Conclusion: If your Razer Iskur is defective, do not contact Razer support. Send the chair back and have the retailer send you a replacement.
Workmanship & material quality: Problems here as well
I don’t count the fact that my first backrest was defective as a workmanship problem, because that can happen anywhere. But I become more critical when my replacement backrest is also not quite in order and, as described above, grease stains are on it that cannot be wiped off.
However, aside from crooked seams at the top of the headrest, everything is fine here. But the bottom line I have to say: 2 defective backrests, odd seams & grease stains. That does not fit, so I’m probably unlucky with the processing, my experiences with the Razer Iskur are rather mixed here.
Positive: plywood construction
However, I have to praise one thing about the chair. Razer’s choice of materials is mixed. I can understand even less why they chose a cheap PVC cover when you look at the construction of the chair.

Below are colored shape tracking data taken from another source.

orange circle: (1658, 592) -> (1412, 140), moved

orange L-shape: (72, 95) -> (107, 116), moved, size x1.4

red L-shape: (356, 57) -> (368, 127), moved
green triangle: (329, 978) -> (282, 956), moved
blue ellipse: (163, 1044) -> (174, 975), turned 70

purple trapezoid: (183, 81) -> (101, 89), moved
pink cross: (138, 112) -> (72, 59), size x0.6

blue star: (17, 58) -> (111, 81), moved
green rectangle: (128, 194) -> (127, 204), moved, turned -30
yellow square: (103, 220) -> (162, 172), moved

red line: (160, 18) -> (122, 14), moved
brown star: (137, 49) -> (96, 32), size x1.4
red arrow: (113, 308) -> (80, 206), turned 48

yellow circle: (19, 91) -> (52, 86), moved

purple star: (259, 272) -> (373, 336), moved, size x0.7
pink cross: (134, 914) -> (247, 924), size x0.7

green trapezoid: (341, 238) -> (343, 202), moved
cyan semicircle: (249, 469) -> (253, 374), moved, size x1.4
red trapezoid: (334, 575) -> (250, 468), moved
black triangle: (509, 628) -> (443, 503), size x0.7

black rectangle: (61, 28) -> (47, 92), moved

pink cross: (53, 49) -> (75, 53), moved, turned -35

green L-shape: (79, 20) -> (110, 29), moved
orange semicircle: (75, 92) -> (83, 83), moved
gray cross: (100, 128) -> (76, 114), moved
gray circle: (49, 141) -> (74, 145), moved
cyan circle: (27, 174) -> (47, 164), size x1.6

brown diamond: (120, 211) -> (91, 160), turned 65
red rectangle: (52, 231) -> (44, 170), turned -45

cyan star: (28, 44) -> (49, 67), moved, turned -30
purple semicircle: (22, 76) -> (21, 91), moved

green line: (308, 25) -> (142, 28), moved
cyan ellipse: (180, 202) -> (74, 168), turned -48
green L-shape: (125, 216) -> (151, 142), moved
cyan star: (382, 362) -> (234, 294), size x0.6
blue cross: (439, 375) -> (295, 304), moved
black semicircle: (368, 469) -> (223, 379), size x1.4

The Razer Iskur is made of plywood, which actually speaks for the chair. For reinforcement, additional steel is used here, why I do not know, because office chair manufacturers who use high-quality wood actually do not need additional steel as a construction. But that may have its reasons, shaped wood is actually a very good thing. Why, you can find out on my homepage: progamingchair.com
Conclusion: No buy recommendation for Razer Iskur
I lack any argument to suggest you buy the Razer Iskurs. For the life of me, I can’t understand how so many magazines and reviewers can recommend this chair so strongly. Whether monetary interests are behind it? I don’t want to accuse anyone of anything, but I find this strange.
What I find good? The armrests are great and that plywood is used is also good. Unfortunately, that’s all though, the Razer Iskur has strong side bolsters, the lumbar support is not a good design for me and rather invites you to adopt bad sitting postures. The memory foam head cushion has hardly any memory foam and cannot be adjusted well due to the wide headrest.
In addition, they have opted for robust, but breathable and creaky PVC leather and my experience with the Razer support was more than bad. The processing / material quality is also not the hit, considering that I needed 2 backrests and the 2nd has grease spots and crooked seams.
For me, the chair is nothing. Since there are definitely satisfied customers, I won’t rule out that the Razer Iskur might suit you, but in my estimation there are better options on the market: Secretlab TITAN, noblechairs HERO, HP Omen Citadel, DXRacer Master, and if it can be more expensive, then of course Backforce One & Backforce One Plus.
Even chairs like the Nitro Concepts S300 or Nitro Concepts X1000 I would prefer to the Iskur, if you at least buy the memoryfoam cushions. There the mechanics are “worse” and there is 1D with the armrests less, but we have much more space and a solid finish.